Les habitants des petites maisons posées à même la plage de Babilonia, à Guardamar del Segura, dans le sud de la Costa Blanca, ont dû construire des digues de fortune devant leurs portes pour protéger leurs logements de la montée des eaux, provoquée par la construction d’une jetée plus loin. A Alicante, un peu plus au nord, l’édifice résidentiel Vistamar est si proche de la plage que, vue de loin, cette tour de brique et de béton de 39 étages semble baigner au milieu de la Méditerranée. Sur certaines fenêtres, on peut lire « SOS », car des tempêtes de plus en plus violentes, sous l’effet du changement climatique, menacent tout le quartier de l’Albufereta, construit dans les années 1960, au début du développement touristique de l’Espagne.
A Valence, le circuit de formule 1, inauguré en 2008 et supposé apporter une renommée internationale à la ville, est devenu une étendue de béton abandonnée, occupée partiellement par un bidonville où des jeunes désœuvrés jouent aux petites voitures. Quant au lotissement Ciudad Quesada, à Rojales, avec son parcours de golf au vert éclatant planté au milieu d’un panorama semi-désertique, il annonce aux investisseurs étrangers une « Spanish life for sale » (« vie espagnole à vendre »), malgré ses allures de ville fantôme.
Pour sa série « La idea de éxito » (« l’idée du succès »), le photographe et réalisateur espagnol Markel Redondo a parcouru la région de Valence entre 2020 et 2021, s’interrogeant sur le sens de ces paysages déprimés, pourtant perçus en leur temps comme des symboles de réussite et de progrès. « La Costa Blanca est peut-être la région qui incarne le mieux la volonté qui existe en Espagne de construire toujours plus, toujours plus haut, plus grand.
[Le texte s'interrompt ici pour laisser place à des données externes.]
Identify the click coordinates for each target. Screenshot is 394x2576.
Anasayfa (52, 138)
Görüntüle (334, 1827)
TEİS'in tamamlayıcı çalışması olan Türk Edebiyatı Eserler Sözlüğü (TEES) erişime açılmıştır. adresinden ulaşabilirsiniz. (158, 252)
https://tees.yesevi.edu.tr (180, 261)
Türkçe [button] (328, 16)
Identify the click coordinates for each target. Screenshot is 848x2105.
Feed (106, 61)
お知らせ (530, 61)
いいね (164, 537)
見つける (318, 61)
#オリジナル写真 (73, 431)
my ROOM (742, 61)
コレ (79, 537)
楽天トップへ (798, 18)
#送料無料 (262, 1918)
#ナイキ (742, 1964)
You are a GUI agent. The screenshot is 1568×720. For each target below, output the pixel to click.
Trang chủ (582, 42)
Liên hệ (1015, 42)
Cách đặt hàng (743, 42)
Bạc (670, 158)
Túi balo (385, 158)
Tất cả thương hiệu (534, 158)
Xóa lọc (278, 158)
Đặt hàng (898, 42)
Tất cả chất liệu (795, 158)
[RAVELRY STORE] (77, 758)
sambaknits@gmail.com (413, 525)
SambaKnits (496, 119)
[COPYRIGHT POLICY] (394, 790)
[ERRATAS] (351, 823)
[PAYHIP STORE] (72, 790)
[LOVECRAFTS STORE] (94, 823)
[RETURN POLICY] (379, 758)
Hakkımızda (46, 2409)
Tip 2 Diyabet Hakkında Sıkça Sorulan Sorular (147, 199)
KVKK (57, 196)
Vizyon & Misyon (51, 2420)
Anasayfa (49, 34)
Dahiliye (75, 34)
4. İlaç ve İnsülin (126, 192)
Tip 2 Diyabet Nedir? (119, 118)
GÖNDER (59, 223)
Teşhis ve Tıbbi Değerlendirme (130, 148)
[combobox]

C’est une idée de progrès mal comprise, qui exploite les ressources naturelles comme si elles étaient infinies et qui a donné lieu à beaucoup de corruption et de spéculation », souligne le créateur basque de 47 ans qui avait déjà abordé le rapport de l’homme au paysage urbanisé dans « Castillos de arena » (« châteaux de sable »).